● **Work item**:
In the lines below, output everything from the first line through the line containing "users, and are not a guarantee of future" exactly as it is. Pictures are not part of the output.

● **Dataset extract**:
★ ★ ★ ★ ★

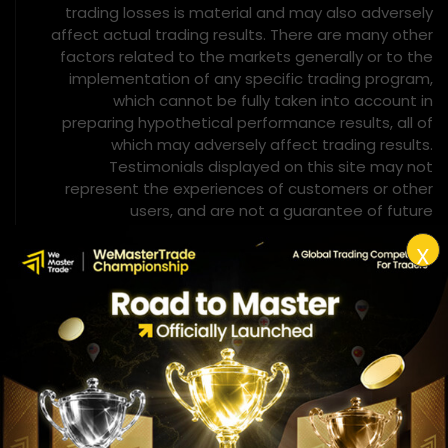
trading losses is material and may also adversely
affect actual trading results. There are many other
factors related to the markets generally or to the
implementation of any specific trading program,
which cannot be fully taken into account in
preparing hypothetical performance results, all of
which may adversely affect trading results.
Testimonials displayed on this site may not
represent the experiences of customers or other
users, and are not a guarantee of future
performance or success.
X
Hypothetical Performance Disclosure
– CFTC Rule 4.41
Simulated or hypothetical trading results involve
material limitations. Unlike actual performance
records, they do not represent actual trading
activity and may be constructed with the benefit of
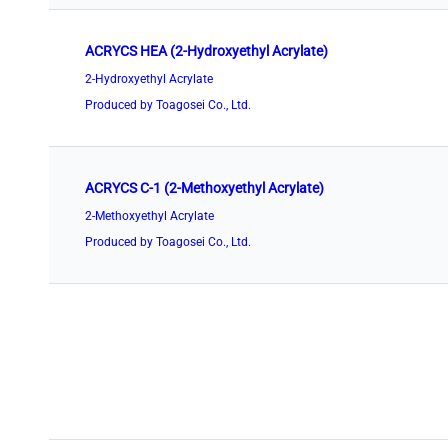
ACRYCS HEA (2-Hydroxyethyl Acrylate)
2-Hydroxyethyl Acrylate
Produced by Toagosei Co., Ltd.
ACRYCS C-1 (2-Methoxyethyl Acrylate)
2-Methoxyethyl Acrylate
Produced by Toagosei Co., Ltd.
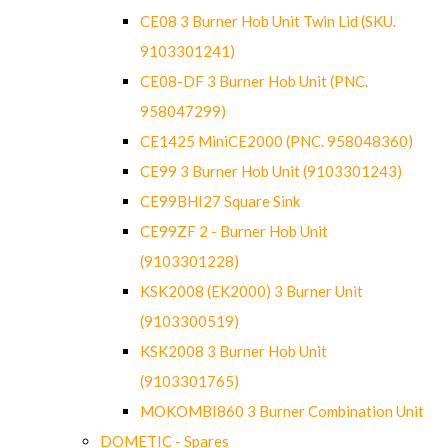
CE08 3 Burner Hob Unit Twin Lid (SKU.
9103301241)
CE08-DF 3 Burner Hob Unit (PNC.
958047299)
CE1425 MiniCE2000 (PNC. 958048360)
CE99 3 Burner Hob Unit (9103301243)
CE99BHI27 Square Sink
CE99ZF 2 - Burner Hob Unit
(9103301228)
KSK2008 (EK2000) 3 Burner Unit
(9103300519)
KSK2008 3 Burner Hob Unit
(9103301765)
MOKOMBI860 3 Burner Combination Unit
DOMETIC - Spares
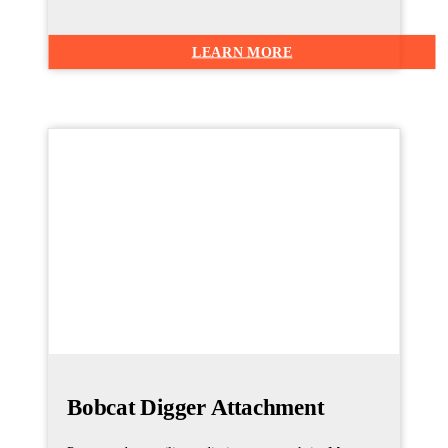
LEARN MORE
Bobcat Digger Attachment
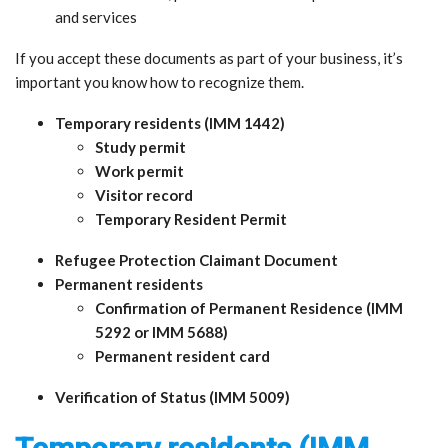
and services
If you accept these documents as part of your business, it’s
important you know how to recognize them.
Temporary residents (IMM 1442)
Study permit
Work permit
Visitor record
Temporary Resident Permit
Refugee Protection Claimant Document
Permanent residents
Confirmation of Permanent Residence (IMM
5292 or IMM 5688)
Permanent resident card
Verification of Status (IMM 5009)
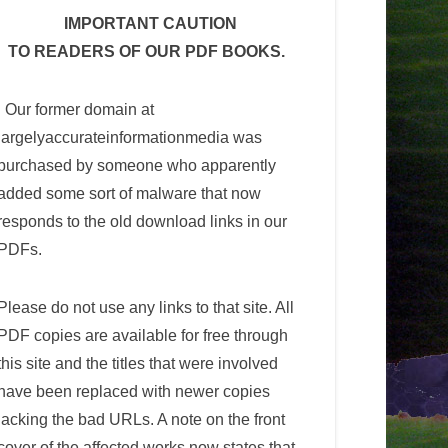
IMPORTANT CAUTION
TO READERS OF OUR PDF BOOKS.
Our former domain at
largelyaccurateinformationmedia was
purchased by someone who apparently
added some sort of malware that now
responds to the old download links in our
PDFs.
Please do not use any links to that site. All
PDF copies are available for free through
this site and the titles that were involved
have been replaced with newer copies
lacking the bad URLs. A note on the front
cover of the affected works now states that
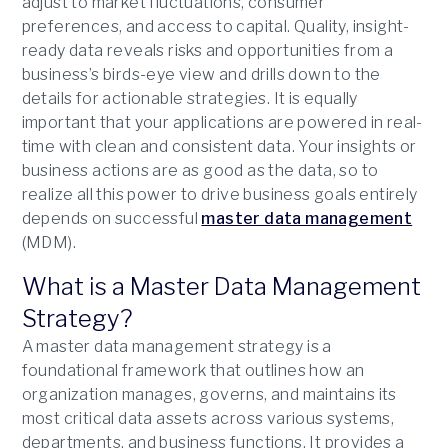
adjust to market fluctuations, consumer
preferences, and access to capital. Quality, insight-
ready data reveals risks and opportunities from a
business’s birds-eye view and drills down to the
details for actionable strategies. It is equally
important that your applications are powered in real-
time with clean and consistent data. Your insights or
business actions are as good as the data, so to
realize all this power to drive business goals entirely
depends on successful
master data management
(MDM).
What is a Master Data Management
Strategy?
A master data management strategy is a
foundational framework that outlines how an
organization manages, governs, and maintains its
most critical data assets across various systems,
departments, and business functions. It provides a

★ ★ ★ ★ ★

● **Output for this exercise**:
trading losses is material and may also adversely
affect actual trading results. There are many other
factors related to the markets generally or to the
implementation of any specific trading program,
which cannot be fully taken into account in
preparing hypothetical performance results, all of
which may adversely affect trading results.
Testimonials displayed on this site may not
represent the experiences of customers or other
users, and are not a guarantee of future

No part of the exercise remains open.